= St. Botolph Club =

Private social club in Boston

The St. Botolph Club is a private social club in Boston, Massachusetts, founded in 1880 by a group including many artists. Its name is derived from the English saint Botolph of Thorney.

The St Botolph Club Foundation is a 501(c)(3) Public Charity affiliated with the club. In 2024, it reported total revenue of $222,262 and total assets of $1,557,584. The Club is itself organized under 501(c)(7) Social and Recreation Clubs; in 2024, it claimed total revenue of $1,907,843 and total assets of $3,223,417.

The club's activities in its quarters at 2 Newbury Street have included an extensive and long-running series of fine arts exhibits, particularly new work from painters of the American Impressionists: Dennis Miller Bunker, Dodge MacKnight, Joseph Thurman Pearson Jr. (in a 1912 dual exhibition with animalier sculptor Albert Laessle) and Willard Metcalf, who first showed his landscape May Night at the club in 1906. The club also exhibited work by Wilton Lockwood, Adelaide Cole Chase, Frances C. Houston, and the sculptor Bela Pratt. The Club also sponsored a baseball team that played against other Boston institutions such as the Tavern Club.

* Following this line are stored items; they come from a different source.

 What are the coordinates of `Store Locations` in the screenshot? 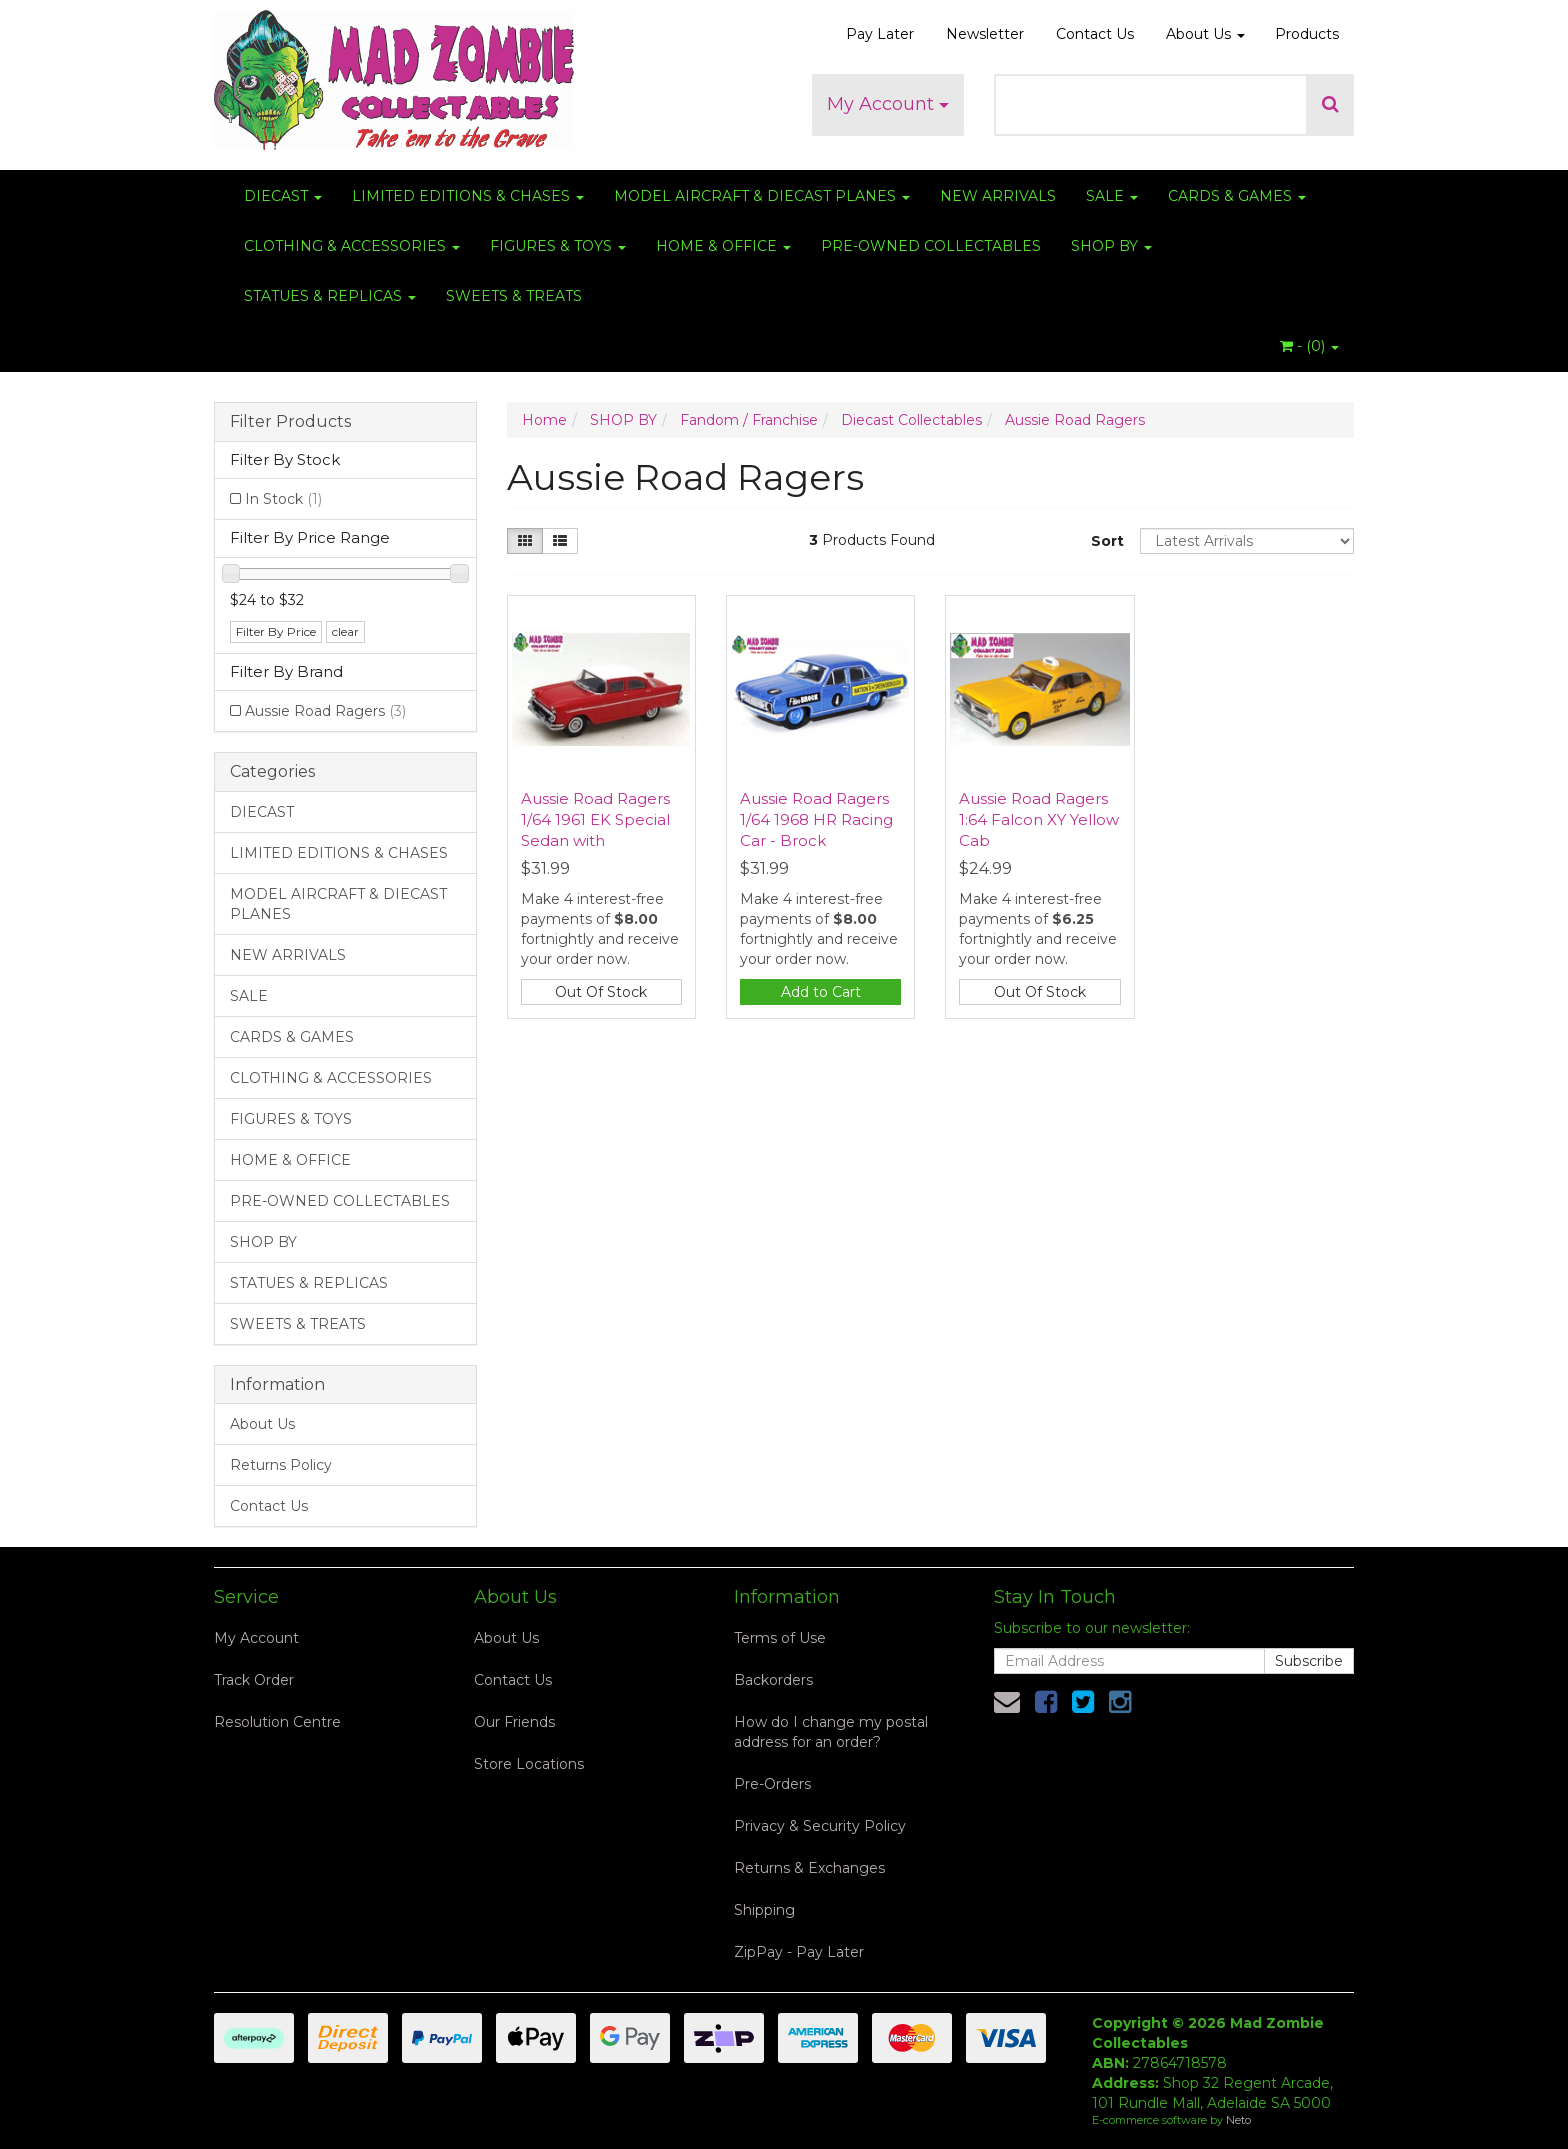 It's located at (529, 1764).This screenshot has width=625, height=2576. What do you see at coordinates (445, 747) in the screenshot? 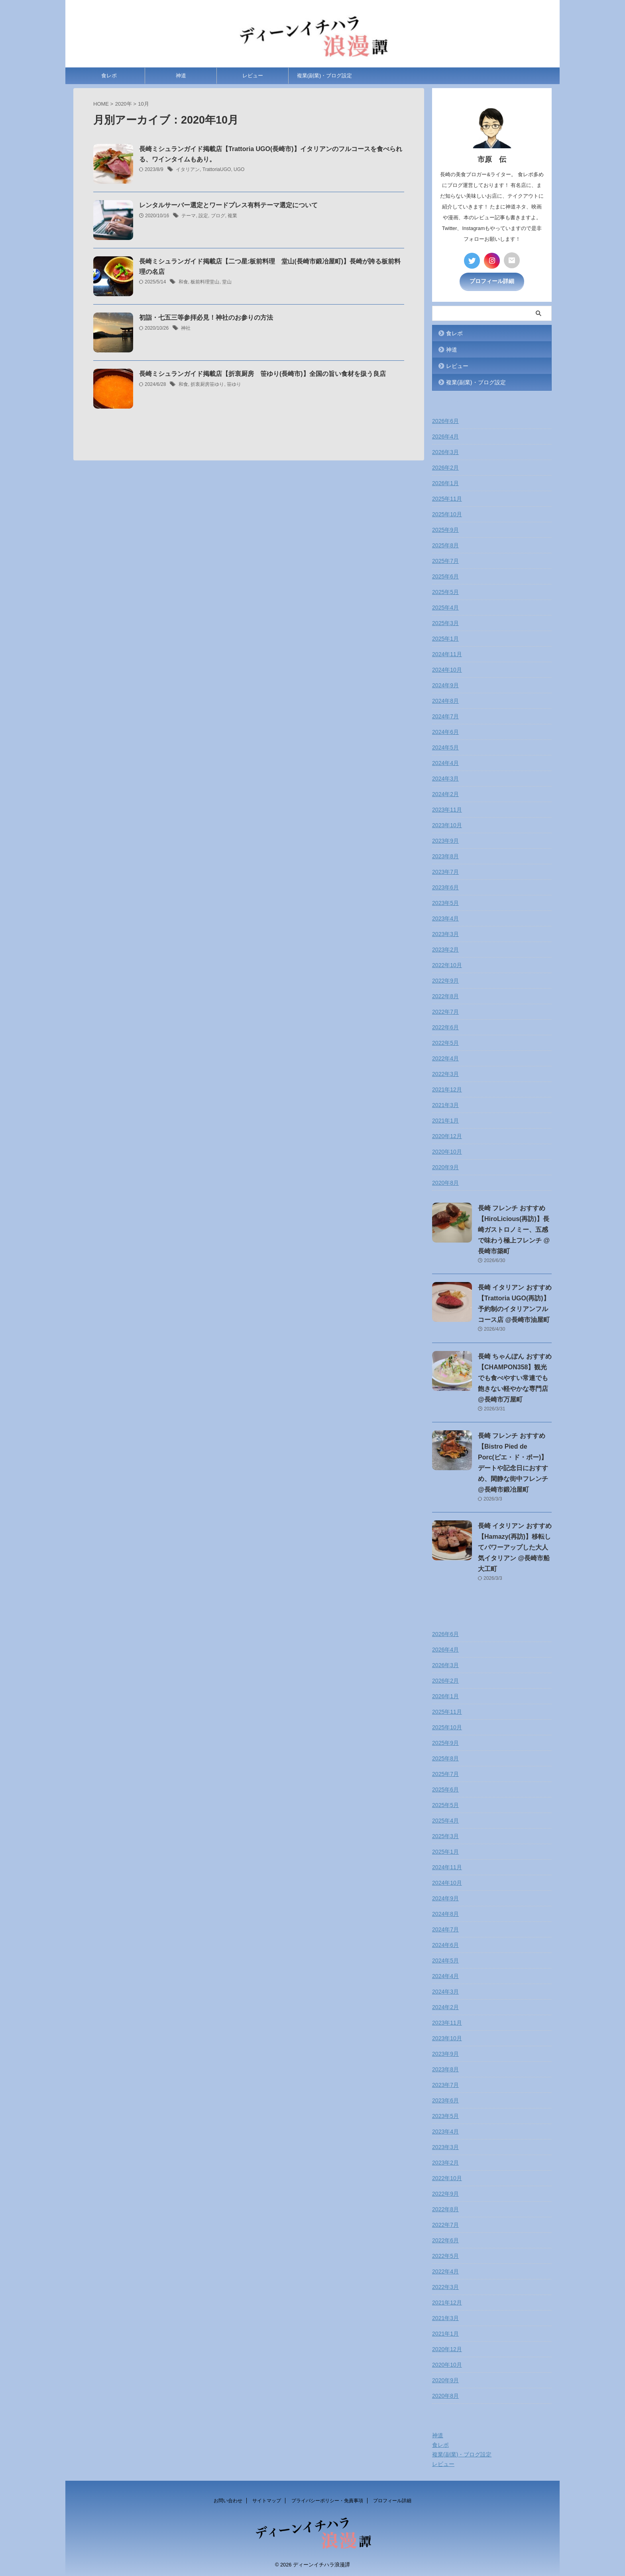
I see `2024年5月` at bounding box center [445, 747].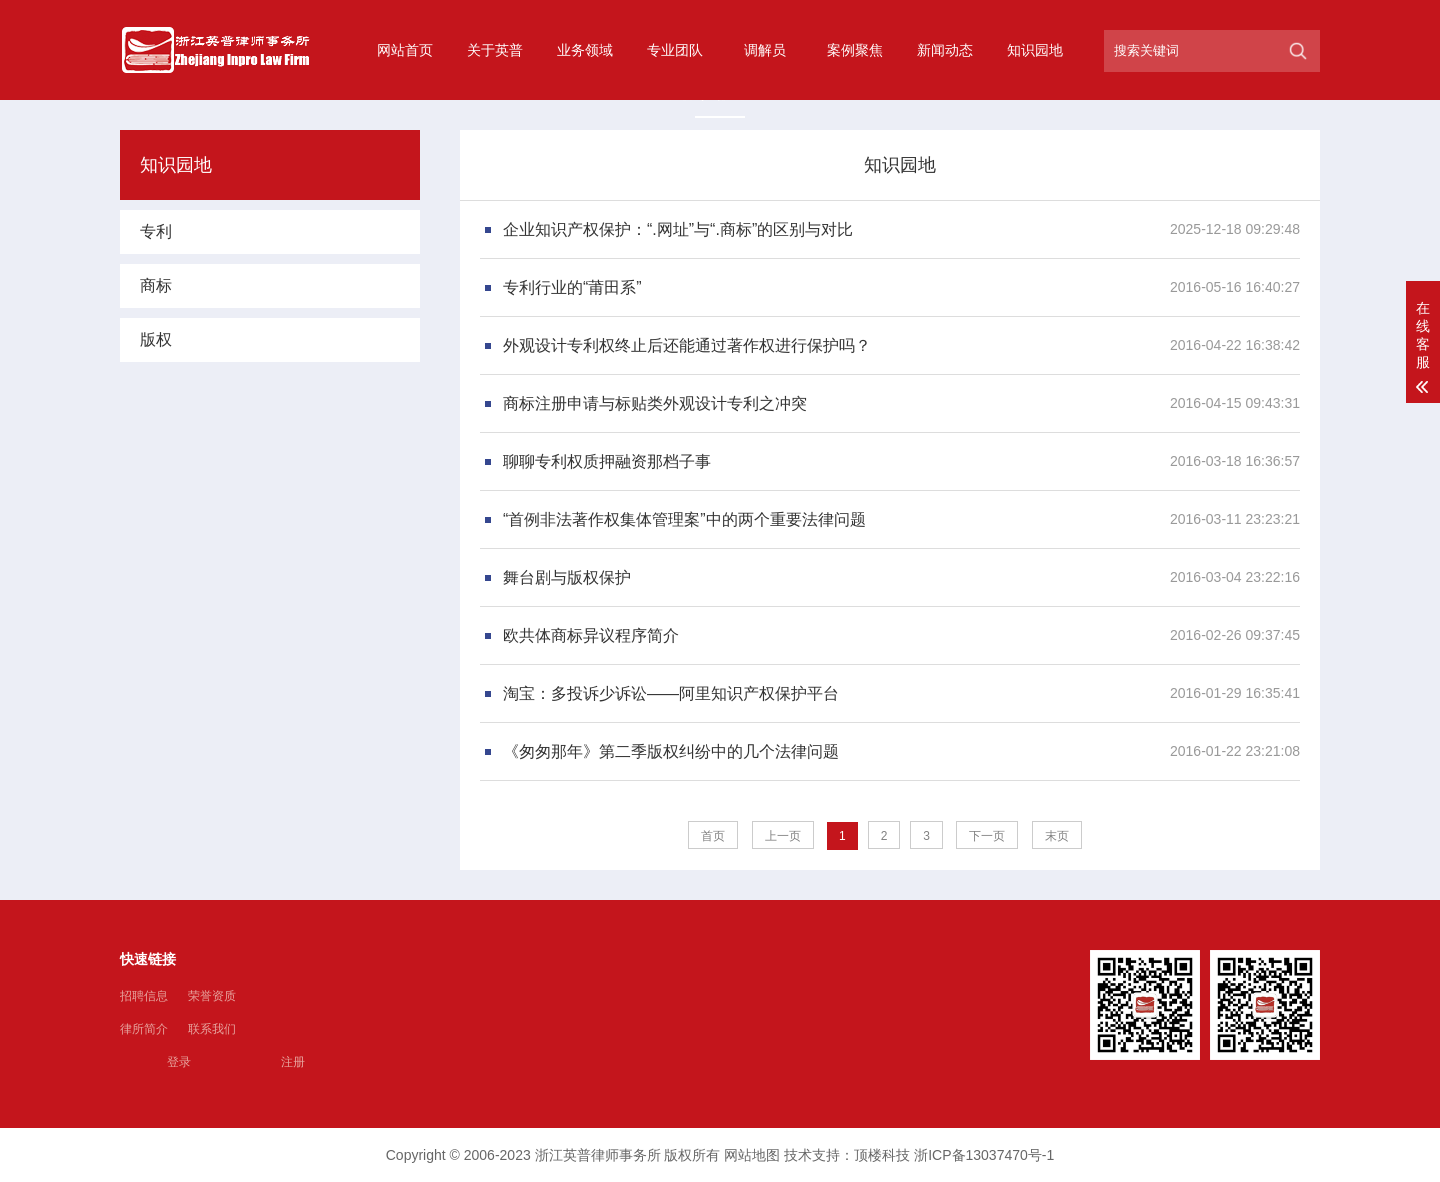 Image resolution: width=1440 pixels, height=1182 pixels. I want to click on 业务领域, so click(585, 50).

Among its members have been the architect Charles Follen McKim, Boston composer Frederick Converse, Sculptor Cyrus Dallin, artist William McGregor Paxton, and U.S. Army brigadier general Charles Brewster Wheeler.

Originally exclusively a men's club, the St. Botolph Club has been open to women since 1988 in advance of a Supreme Court ruling against sexual and racial discrimination in social clubs that would have mandated it.

The club appeared in fictionalized form as the "St. Filipe Club" in two novels written by Arlo Bates, The Pagans (1884) and The Philistines (1888).

Since 1972 at 199 Commonwealth Avenue, the club maintains reciprocal relationships with a large number of social clubs worldwide.